RECORDS FOR THIS EXERCISE:

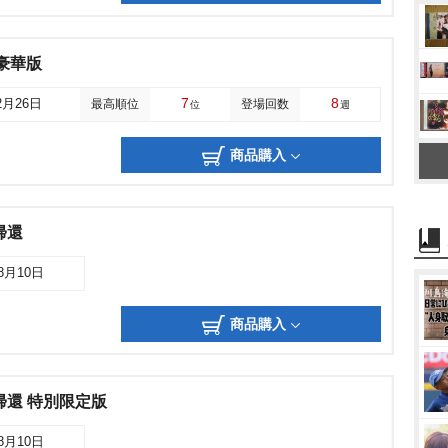
豪華版
7
8
2月26日
最高順位
登場回数
位
週
商品購入
帰還
08月10日
商品購入
帰還 特別限定版
08月10日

REQUIRED WORK:
Could the lines above be copied out exactly, with no image carried over?

RESPONSE TO THIS TASK:
豪華版
7
8
2月26日
最高順位
登場回数
位
週
商品購入
帰還
08月10日
商品購入
帰還 特別限定版
08月10日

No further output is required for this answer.